THE DATA section start

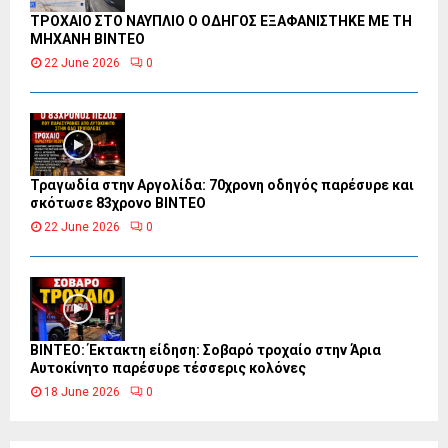
ΤΡΟΧΑΙΟ ΣΤΟ ΝΑΥΠΛΙΟ Ο ΟΔΗΓΟΣ ΕΞΑΦΑΝΙΣΤΗΚΕ ΜΕ ΤΗ
ΜΗΧΑΝΗ ΒΙΝΤΕΟ
22 June 2026
0
Τραγωδία στην Αργολίδα: 70χρονη οδηγός παρέσυρε και
σκότωσε 83χρονο ΒΙΝΤΕΟ
22 June 2026
0
ΒΙΝΤΕΟ: Έκτακτη είδηση: Σοβαρό τροχαίο στην Άρια
Αυτοκίνητο παρέσυρε τέσσερις κολόνες
18 June 2026
0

THE DATA section end

◆ TASK: Please repeat every record above exactly, but leave out the pictures.

◆ RESPONSE FOR THIS EXERCISE:
ΤΡΟΧΑΙΟ ΣΤΟ ΝΑΥΠΛΙΟ Ο ΟΔΗΓΟΣ ΕΞΑΦΑΝΙΣΤΗΚΕ ΜΕ ΤΗ
ΜΗΧΑΝΗ ΒΙΝΤΕΟ
22 June 2026
0
Τραγωδία στην Αργολίδα: 70χρονη οδηγός παρέσυρε και
σκότωσε 83χρονο ΒΙΝΤΕΟ
22 June 2026
0
ΒΙΝΤΕΟ: Έκτακτη είδηση: Σοβαρό τροχαίο στην Άρια
Αυτοκίνητο παρέσυρε τέσσερις κολόνες
18 June 2026
0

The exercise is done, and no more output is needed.